I thought that was what this said when I read it, but I was not clear that is what it was saying.

Thanks

Jim

> 
> Using the instanceof distinguisher is generally a poor trick anyways, and
> should be avoided. Ducktyping is your friend here :)
> 
> 
> On Mon, Jan 12, 2015 at 4:23 PM, Jim Schaad <ietf@augustcellars.com>
> wrote:
> > Yes that makes sense to me.  I would have to do a more complete design to
> make sure that I understand it.
> >
> > This does not however answer the first question that I had about putting the
> CryptoKey interface into the prototype chain.  That is needed for applications
> to use instanceof in a reliable manner.  I was originally thinking about using
> that as the distinguisher between JWK objects and keys returned from the
> system in my library code.
> >
> > Jim
> >
> >
> >> -----Original Message-----
> >> From: Ryan Sleevi [mailto:sleevi@google.com]

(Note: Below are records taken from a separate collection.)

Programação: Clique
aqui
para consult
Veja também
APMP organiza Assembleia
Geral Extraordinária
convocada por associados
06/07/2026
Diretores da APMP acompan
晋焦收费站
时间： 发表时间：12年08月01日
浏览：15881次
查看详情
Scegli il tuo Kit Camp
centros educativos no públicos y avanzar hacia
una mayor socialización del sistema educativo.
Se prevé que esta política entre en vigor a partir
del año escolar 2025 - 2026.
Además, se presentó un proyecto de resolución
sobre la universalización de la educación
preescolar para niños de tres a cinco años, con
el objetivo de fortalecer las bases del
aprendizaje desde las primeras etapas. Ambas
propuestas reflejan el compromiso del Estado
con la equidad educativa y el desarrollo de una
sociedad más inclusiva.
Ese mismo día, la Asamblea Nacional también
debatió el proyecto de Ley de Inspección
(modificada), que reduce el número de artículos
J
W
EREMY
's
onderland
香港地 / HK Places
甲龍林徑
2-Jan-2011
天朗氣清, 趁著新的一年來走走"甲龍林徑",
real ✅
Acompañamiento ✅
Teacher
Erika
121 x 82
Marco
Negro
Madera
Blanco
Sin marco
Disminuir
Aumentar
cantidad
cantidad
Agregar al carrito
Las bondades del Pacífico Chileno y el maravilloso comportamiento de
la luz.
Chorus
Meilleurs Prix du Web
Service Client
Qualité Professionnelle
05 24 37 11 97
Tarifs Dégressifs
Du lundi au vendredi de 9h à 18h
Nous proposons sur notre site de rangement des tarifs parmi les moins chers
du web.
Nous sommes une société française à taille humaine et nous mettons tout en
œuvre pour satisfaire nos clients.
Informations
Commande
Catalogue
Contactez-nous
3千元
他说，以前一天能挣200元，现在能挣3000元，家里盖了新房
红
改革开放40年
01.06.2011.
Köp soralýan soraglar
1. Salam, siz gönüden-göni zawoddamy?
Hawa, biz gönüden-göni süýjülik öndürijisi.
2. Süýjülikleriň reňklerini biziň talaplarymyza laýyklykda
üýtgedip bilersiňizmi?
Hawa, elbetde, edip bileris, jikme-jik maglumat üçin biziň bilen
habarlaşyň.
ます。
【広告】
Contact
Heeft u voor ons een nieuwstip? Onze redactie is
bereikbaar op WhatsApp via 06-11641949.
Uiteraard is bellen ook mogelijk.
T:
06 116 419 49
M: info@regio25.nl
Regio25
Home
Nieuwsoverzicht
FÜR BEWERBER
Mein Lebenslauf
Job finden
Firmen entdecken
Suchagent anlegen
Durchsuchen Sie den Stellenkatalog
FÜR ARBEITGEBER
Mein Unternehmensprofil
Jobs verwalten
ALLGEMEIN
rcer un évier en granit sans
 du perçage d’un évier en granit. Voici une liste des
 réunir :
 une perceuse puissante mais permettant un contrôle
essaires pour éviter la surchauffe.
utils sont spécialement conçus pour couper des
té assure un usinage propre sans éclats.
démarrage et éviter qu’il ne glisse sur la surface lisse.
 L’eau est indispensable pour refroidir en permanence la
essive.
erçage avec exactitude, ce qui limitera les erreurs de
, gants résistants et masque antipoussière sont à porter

> >> Sent: Monday, January 12, 2015 3:17 PM
> >> To: Richard Barnes
> >> Cc: Jim Schaad; public-webcrypto@w3.org
> >> Subject: Re: Use of CryptoKey with polyfill
> >>
> >> No, he's talking about algorithm specific aspects of support, not
> >> generic support.
> >>
> >> var promise = promise.reject(AnythingReally); if (window.crypto.subtle) {
> >>   promise = window.crypto.subtle.generateKey(...);
> >> }
> >> promise.then(
> >>    (key) => { return { 'key': key, 'interface': window.crypto.subtle },
> >>    (error) => { return yourPolyfill.generateKey(...).then(
> >>      (yourKey) => { return { 'key': yourKey, 'interface': window.crypto.subtle
> }
> >>    }).then((object) => {
> >>       return object.YourThing(object.key, ...)

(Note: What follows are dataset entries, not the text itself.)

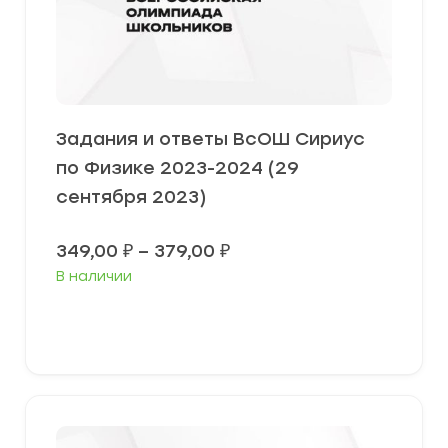
Задания и ответы ВсОШ Сириус
по Физике 2023-2024 (29
сентября 2023)
Диапазон
349,00
₽
–
379,00
₽
цен:
В наличии
349,00 ₽
–
379,00 ₽
Выберите параметры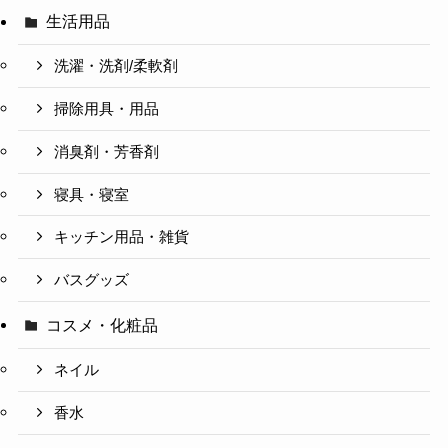
生活用品
洗濯・洗剤/柔軟剤
掃除用具・用品
消臭剤・芳香剤
寝具・寝室
キッチン用品・雑貨
バスグッズ
コスメ・化粧品
ネイル
香水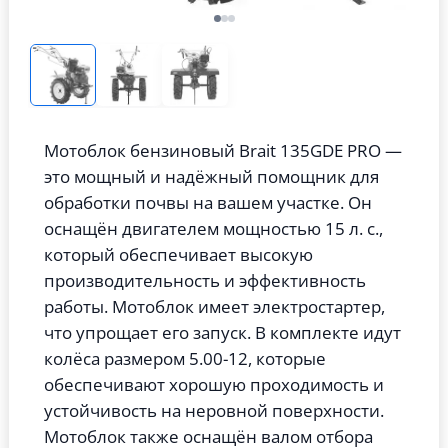
Мотоблок бензиновый Brait 135GDE PRO —
это мощный и надёжный помощник для
обработки почвы на вашем участке. Он
оснащён двигателем мощностью 15 л. с.,
который обеспечивает высокую
производительность и эффективность
работы. Мотоблок имеет электростартер,
что упрощает его запуск. В комплекте идут
колёса размером 5.00-12, которые
обеспечивают хорошую проходимость и
устойчивость на неровной поверхности.
Мотоблок также оснащён валом отбора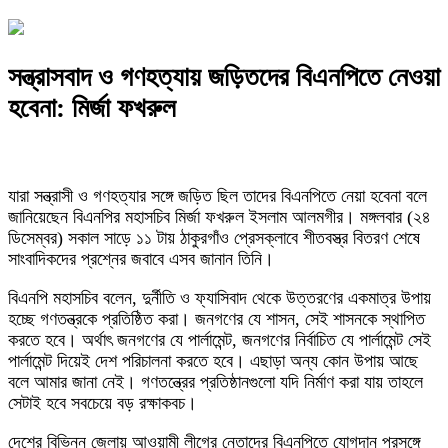
সন্ত্রাসবাদ ও গণহত্যায় জড়িতদের বিএনপিতে নেওয়া
হবেনা: মির্জা ফখরুল
যারা সন্ত্রাসী ও গণহত্যার সঙ্গে জড়িত ছিল তাদের বিএনপিতে নেয়া হবেনা বলে
জানিয়েছেন বিএনপির মহাসচিব মির্জা ফখরুল ইসলাম আলমগীর। মঙ্গলবার (২৪
ডিসেম্বর) সকাল সাড়ে ১১ টায় ঠাকুরগাঁও প্রেসক্লাবে শীতবস্ত্র বিতরণ শেষে
সাংবাদিকদের প্রশ্নের জবাবে এসব জানান তিনি।
বিএনপি মহাসচিব বলেন, দুর্নীতি ও ফ্যাসিবাদ থেকে উত্তরণের একমাত্র উপায়
হচ্ছে গণতন্ত্রকে প্রতিষ্ঠিত করা। জনগণের যে শাসন, সেই শাসনকে স্থাপিত
করতে হবে। অর্থাৎ জনগণের যে পার্লামেন্ট, জনগণের নির্বাচিত যে পার্লামেন্ট সেই
পার্লামেন্ট দিয়েই দেশ পরিচালনা করতে হবে। এছাড়া অন্য কোন উপায় আছে
বলে আমার জানা নেই। গণতন্ত্রের প্রতিষ্ঠানগুলো যদি নির্মাণ করা যায় তাহলে
সেটাই হবে সবচেয়ে বড় রক্ষাকবচ।
দেশের বিভিন্ন জেলায় আওয়ামী লীগের নেতাদের বিএনপিতে যোগদান প্রসঙ্গে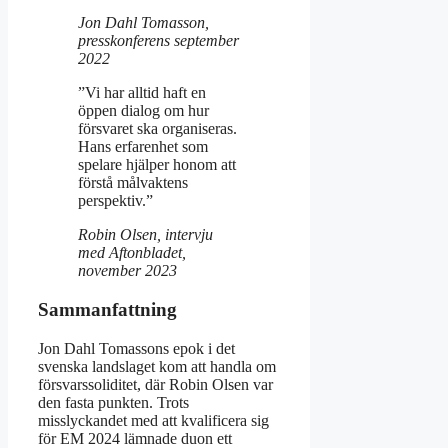
Jon Dahl Tomasson,
presskonferens september
2022
”Vi har alltid haft en
öppen dialog om hur
försvaret ska organiseras.
Hans erfarenhet som
spelare hjälper honom att
förstå målvaktens
perspektiv.”
Robin Olsen, intervju
med Aftonbladet,
november 2023
Sammanfattning
Jon Dahl Tomassons epok i det
svenska landslaget kom att handla om
försvarssoliditet, där Robin Olsen var
den fasta punkten. Trots
misslyckandet med att kvalificera sig
för EM 2024 lämnade duon ett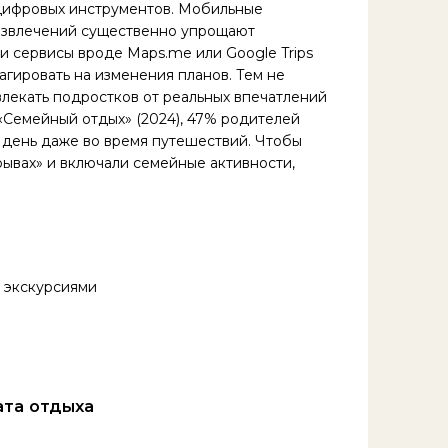
цифровых инструментов. Мобильные
развлечений существенно упрощают
и сервисы вроде Maps.me или Google Trips
агировать на изменения планов. Тем не
лекать подростков от реальных впечатлений
«Семейный отдых» (2024), 47% родителей
в день даже во время путешествий. Чтобы
рывах» и включали семейные активности,
 экскурсиями
ата отдыха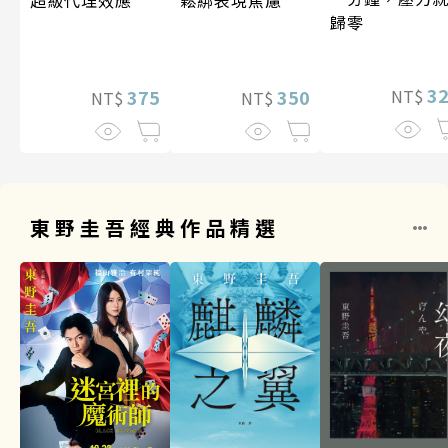
歸零
3
375
350
NT$
NT$
NT$
東野圭吾經典作品精選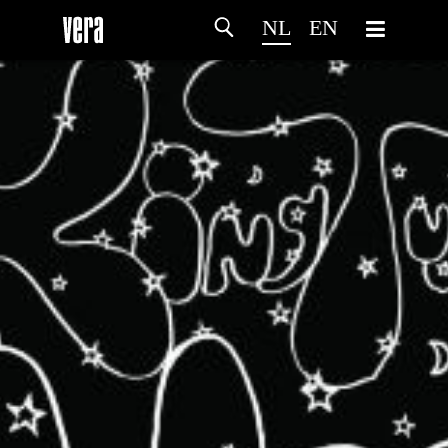
NL
EN
HOME
PROGRAMMA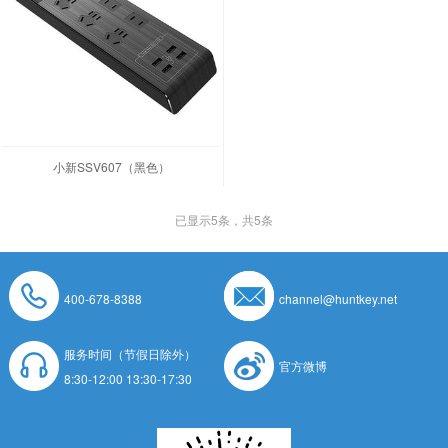
小新SSV607（黑色）
已显示
5
条，共5条
400-678-8388
channel@huntkey.net
服务时间（节假日除外）
官方微博
8:30-12:00 13:30-17:30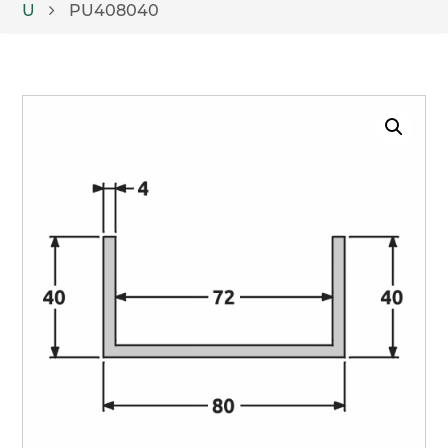
U
PU408040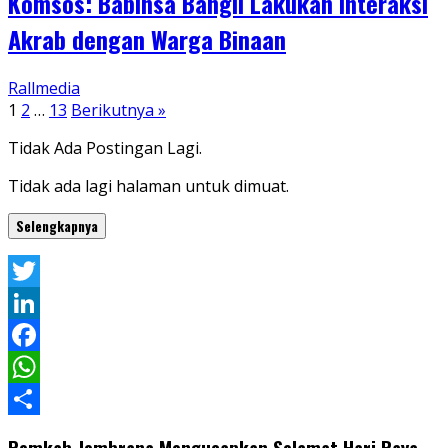
Komsos: Babinsa Bangli Lakukan Interaksi
Akrab dengan Warga Binaan
Rallmedia
Paginasi
1
2
…
13
Berikutnya »
pos
Tidak Ada Postingan Lagi.
Tidak ada lagi halaman untuk dimuat.
Selengkapnya
Twitter
LinkedIn
Facebook
WhatsApp
Share
Pemkab Jembrana Mengucapkan Selamat Hari Raya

> >>           .then(object.YourOtherThing(object.key, ...))
> >>           .then(object.YourFinalThing(...));
> >>     })
> >>     .then((result) => { doSomething(result); }); }
> >>
> >> This is just a hacky solution that polyfills in support at the
> >> Promise level. In a 'production' grade code, you could create a
> >> Polyfill object that handled all algorithms / operations and used
> >> tricks like looking at whether key instanceof CryptoKey to know
> >> whether to defer to the underlying implementation (or any other
> >> approach you wished)
> >>
> >> To explain the above example a bit more thoroughly - if the promise
> >> to generate the key was rejected (e.g. not supported), then the
> >> exception handler *for that promise* calls to yourPolyfill.
> >> yourPolyfill returns a promise to generate a key (which it may have
> >> done synchronously - e.g. via
> >> Promise.resolve(someSynchronousEvent) ), and then the success of that
> >> polyfill tells the rest of the promise chain to use your polyfill for
> >> whatever other things you need, rather than going to
> window.crypto.subtle.
> >>
> >> The first promise is either immediately resolved (the (key) => {...})

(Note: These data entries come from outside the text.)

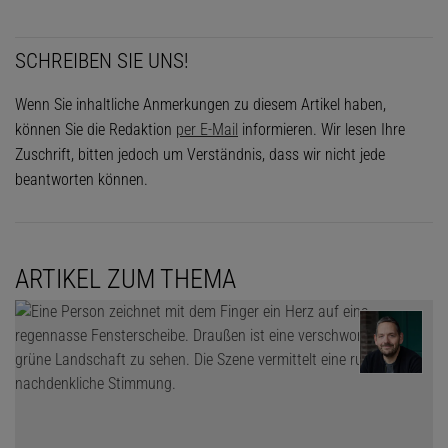
SCHREIBEN SIE UNS!
Wenn Sie inhaltliche Anmerkungen zu diesem Artikel haben,
können Sie die Redaktion
per E-Mail
informieren. Wir lesen Ihre
Zuschrift, bitten jedoch um Verständnis, dass wir nicht jede
beantworten können.
ARTIKEL ZUM THEMA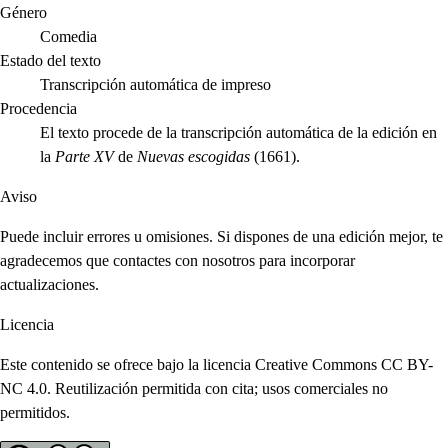
Género
Comedia
Estado del texto
Transcripción automática de impreso
Procedencia
El texto procede de la transcripción automática de la edición en
la
Parte XV
de
Nuevas escogidas
(1661).
Aviso
Puede incluir errores u omisiones. Si dispones de una edición mejor, te
agradecemos que contactes con nosotros para incorporar
actualizaciones.
Licencia
Este contenido se ofrece bajo la licencia Creative Commons CC BY-
NC 4.0. Reutilización permitida con cita; usos comerciales no
permitidos.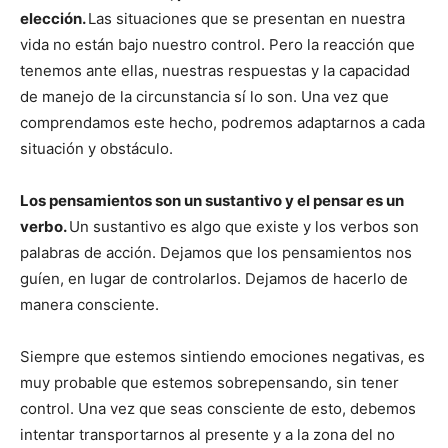
elección.
Las situaciones que se presentan en nuestra
vida no están bajo nuestro control. Pero la reacción que
tenemos ante ellas, nuestras respuestas y la capacidad
de manejo de la circunstancia sí lo son. Una vez que
comprendamos este hecho, podremos adaptarnos a cada
situación y obstáculo.
Los pensamientos son un sustantivo y el pensar es un
verbo.
Un sustantivo es algo que existe y los verbos son
palabras de acción. Dejamos que los pensamientos nos
guíen, en lugar de controlarlos. Dejamos de hacerlo de
manera consciente.
Siempre que estemos sintiendo emociones negativas, es
muy probable que estemos sobrepensando, sin tener
control. Una vez que seas consciente de esto, debemos
intentar transportarnos al presente y a la zona del no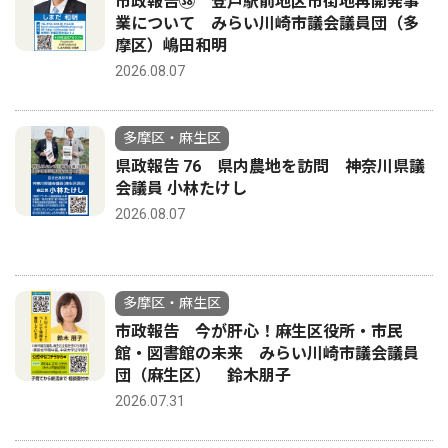
市政報告㊳ 登戸駅前地区市街地再開発事
業について みらい川崎市議会議員団（多
摩区）嶋田和明
2026.08.07
多摩区・麻生区
県政報告 76 県内農地を訪問 神奈川県議
会議員 小林たけし
2026.08.07
多摩区・麻生区
市政報告 今が肝心！麻生区役所・市民
館・図書館の未来 みらい川崎市議会議員
団（麻生区） 鈴木朋子
2026.07.31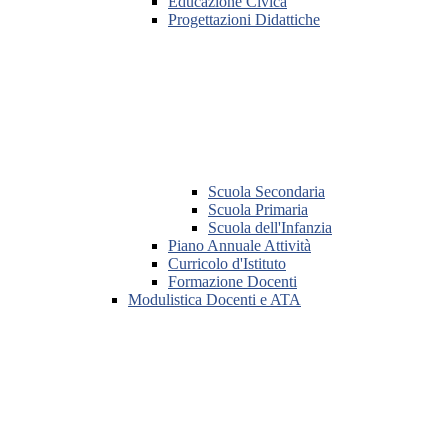
Educazione Civica
Progettazioni Didattiche
Scuola Secondaria
Scuola Primaria
Scuola dell'Infanzia
Piano Annuale Attività
Curricolo d'Istituto
Formazione Docenti
Modulistica Docenti e ATA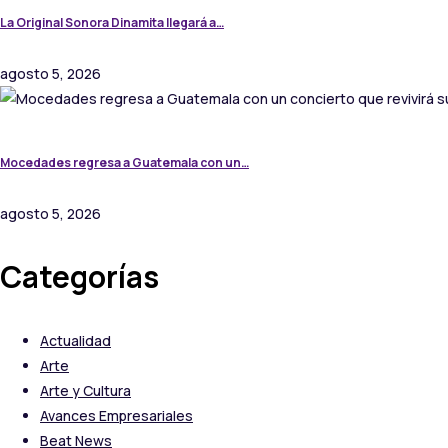
La Original Sonora Dinamita llegará a…
agosto 5, 2026
Mocedades regresa a Guatemala con un…
agosto 5, 2026
Categorías
Actualidad
Arte
Arte y Cultura
Avances Empresariales
Beat News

> >> when WebCrypto generates the key, or it can be a continuation (by
> >> virtue of returning a promise).
> >>
> >> Hopefully that handwavy bit made sense.
> >>
> >> On Mon, Jan 12, 2015 at 2:55 PM, Richard Barnes <rlb@ipv.sx> wrote:
> >> > W.r.t. 2: "if (window.crypto.subtle) { ... }", right?
> >> >
> >> > On Mon, Jan 12, 2015 at 10:37 PM, Jim Schaad
> >> > <ietf@augustcellars.com>
> >> wrote:
> >> >>
> >> >> This may be an issue of ignorance on my part, if it is please excuse me.
> >> >>
> >> >>
> >> >>
> >> >> I am currently writing some code and have found that one or more
> >> >> of the algorithms that I need for it are not either on the
> >> >> currently supported or planned supported list for the browser that I am
> using.
> >> >> The way that I would normally solve this is by doing polyfill for
> >> >> the missing
> >> algorithms.
> >> >> In looking at this I have run into a couple of issues that I am
> >> >> not sure how to deal with.
> >> >>
> >> >>
> >> >>
> >> >> 1.       Is it possible to create a script size class which has the
> >> >> CryptoKey interface in the prototype chain?  This is one of two
> >> >> issues that I have (so far) discovered with the use of  instanceof
> >> >> CryptoKey  as a discriminator in writing my library code.  (The
> >> >> second is the fact that interfaces which are remoted from a
> >> >> different environment will have this be
> >> >> false.)  I have not actually tried to write the correct polyfill
> >> >> for this but have not yet found anything that would support it
> >> >> working either.  My first guess is that this might be very
> >> >> dependent on how the browser implements interfaces.
> >> >>
> >> >> 2.       If I want the polyfill to be conditional, then the normal
> >> >> approach I have seen in the past is to do some type of test on the
> feature
> >> >> and either define or not define the polyfill as appropriate.   I am not
> sure
> >> >> how this is going to work out with a Promises approach to everything.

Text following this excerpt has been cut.